Values of type `JSON` cannot be compared to each other. As a result, none of the following operations are supported:

* Passing `JSON` values to any function or operator that requires its arguments to be comparable. In particular, this includes any comparison functions or operators, and any aggregate functions like `MIN`, `MAX`, etc.
* Including `JSON` columns in the `PRIMARY INDEX` or `PARTITION BY` clauses of a `CREATE TABLE` statement.
* Including `JSON` columns in a `JOIN`, `GROUP BY`, or `ORDER BY` key.
* Including `JSON` columns in a `SELECT DISTINCT` or `UNION` clause.
* Including `JSON` columns in the `ORDER BY` or `PARTITION BY` clauses of a window function.
* Computing the hash of a `JSON` value.

All of the above restrictions also apply to composite values containing `JSON` sub-values, for example `ARRAY`s or `STRUCT`s containing `JSON`.

## Textual Input

Firebolt supports creating `JSON` values from any UTF-8 encoded string that contains a valid JSON document that can be parsed by the [SimdJSON](https://github.com/simdjson/simdjson) library. When creating a `JSON` value in this way, the input string is parsed eagerly exactly once and converted to an internal binary representation of the respective JSON value. Subsequent operations on `JSON` values can be performed directly on this binary representation without having to re-parse the input string, making them considerably faster than JSON functions that operate on `TEXT` input data.

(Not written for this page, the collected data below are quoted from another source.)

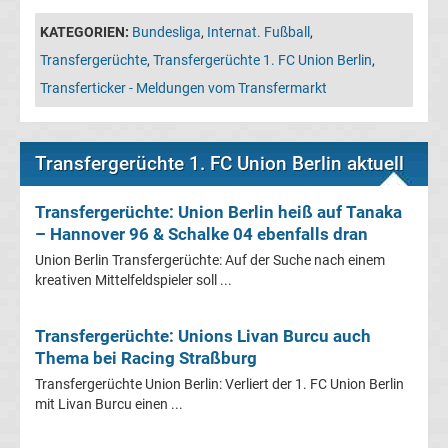
Leverkusen
KATEGORIEN:
Bundesliga
,
Internat. Fußball
,
Transfergerüchte
Transfergerüchte
,
Transfergerüchte 1. FC Union Berlin
,
Transferticker - Meldungen vom Transfermarkt
Bayern
München
Transfergerüchte 1. FC Union Berlin aktuell
Transfergerüchte
Transfergerüchte: Union Berlin heiß auf Tanaka
– Hannover 96 & Schalke 04 ebenfalls dran
Borussia
Union Berlin Transfergerüchte: Auf der Suche nach einem
kreativen Mittelfeldspieler soll ...
Dortmund
Transfergerüchte: Unions Livan Burcu auch
Transfergerüchte
Thema bei Racing Straßburg
Transfergerüchte Union Berlin: Verliert der 1. FC Union Berlin
Borussia
mit Livan Burcu einen ...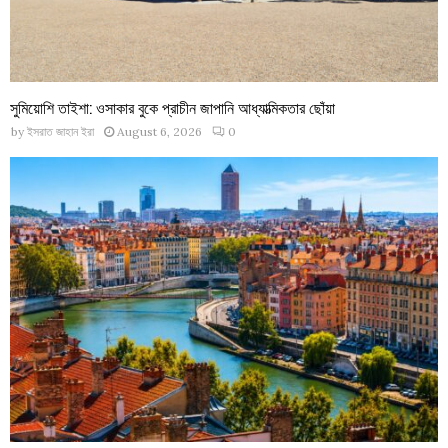
সুমিয়োশি তাইশা: ওসাকার বুকে প্রাচীন জাপানি আধ্যাত্মিকতার ছোঁয়া
by
ইসরাত জাহান ইরা
August 6, 2026
0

The internal binary representation does not store an exact copy of the original input string itself. As a result, `JSON` values do not preserve any white space that is present in the original input string. Similarly, `JSON` values do not preserve the exact format of numbers (e.g. `3e3` becomes `3000`) or escape sequences in strings (e.g. `"\u00e1"` becomes `"á"`). Finally, they do not preserve the order of object keys and do not preserve duplicate object keys. If there are duplicate object keys in the input, only the last value is retained.

The parser used in the `JSON` data type implementation is fully compliant with the [RFC 8259](https://www.tbray.org/ongoing/When/201x/2017/12/14/rfc8259.html) JSON specification. Nevertheless, the `JSON` data type imposes some minor restrictions on what constitutes valid textual JSON input that are allowed under RFC 8259. Note that these restrictions also apply to all JSON functions operating directly on `TEXT` input data.

* Only space, horizontal tab, line feed and carriage return are allowed as whitespace characters.
* Numbers are fully validated according to the JSON specification. For example, the string `01` will be rejected since leading zeros are not allowed.
* Numbers not representable as 64-bit signed integers, 64-bit unsigned integers, or 64-bit floating point numbers are rejected.
* Strings must not contain unescaped control characters. For example, strings containing unescaped line breaks or tabs are rejected. Note that whitespace outside of strings does not have to be escaped.
* Textual JSON input must be encoded as UTF-8 and is fully validated during parsing. Documents starting with a byte order mark are rejected.
* Documents larger than 4294967295 bytes or documents whose binary representation is larger than 4294967295 bytes are rejected.
* Documents with a nesting depth larger than 1024 are rejected.

The following additional restriction applies due to limitations of the Firebolt `TEXT` data type.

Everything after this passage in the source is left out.